Built from a crane‑set form.

The Refuge shell arrives as a crane‑set form, ready for a troweled concrete finish. From there, the builder you hire completes the remaining structure, systems, and interior to create the finished home.

See Refuge Models

Safe & Sound Casita Systems

Backyard ADUs built stronger

for families who want true shelter.

Pre‑engineered casitas designed for clean installs, predictable timelines, and the strength that your home should have offered from the start.

Refuge

One geometric language.

Different models.

Each Refuge model is shaped by the same curves and proportions, a gentle streamline geometry that can stand alone or expand into a community. It forms a coherent family, with each model taking its own posture while keeping the same geometry.

See the Models

Refuge

When the world pushes,

your refuge pushes back.

Because outcomes shouldn’t hinge on luck. The cement ready Refuge series of homes protect against the failures of the world around it, even the financial ones. These small, steady homes install in weeks, exceed residential code, stop fast‑moving objects, and take clean add‑ons when life needs more room.


What Refuge Is

Refuge is the upstream design lane of the Steel Tied system. It defines the small, steady home forms shaped for disaster resistance, and sets the geometry that Safe & Sound later fabricates as Refuge shells. Refuge is where direction, site, and outcomes are aligned before any build begins.

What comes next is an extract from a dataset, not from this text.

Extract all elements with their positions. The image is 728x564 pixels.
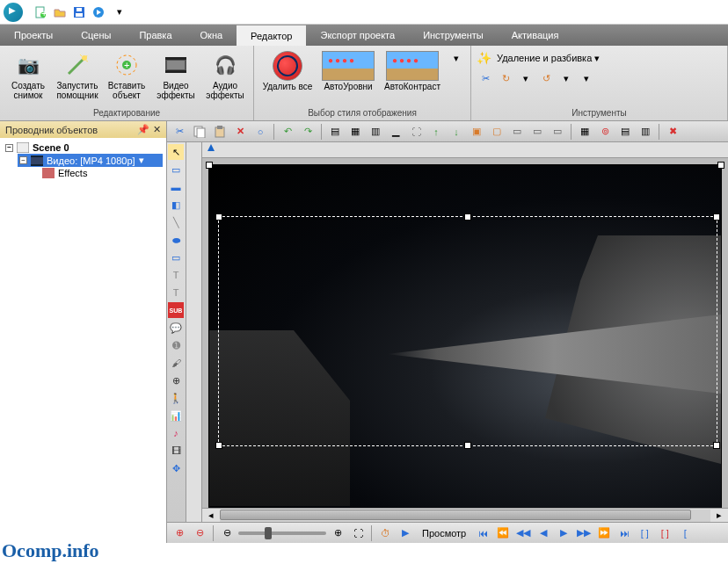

Refuge is a pre‑engineered shell, not a prefab kit. The steps below show how it moves from upstream fabrication to your finished site.

How It Works

A Refuge shell is built upstream in controlled conditions, delivered as a resolved structure, and finished on your site by your local crew.

1. Fabrication

Each form is built in the shop before it reaches your project. Steel is shaped and tied into a rigid, crane‑ready shell with all geometry fixed. Disciplined rebar spacing increases ductility and distributes seismic load. Your contractor sets it, trues it, and ties it into the footing before the cement coat goes on.

Tied Steel Form

Rebar tied to the footing sets the posture and locks the geometry for load transfer.

Shaped Mesh

Mesh panels define the final form and secure the foam core.

Cement Shell

Two sides of performance‑mix cement bind everything into a single structure.

2. Delivery

Shells can be picked up by flatbed or delivered to your site. Each arrives balanced and crane‑ready. Larger units ship in aligned sections; smaller forms arrive as a single continuous shell.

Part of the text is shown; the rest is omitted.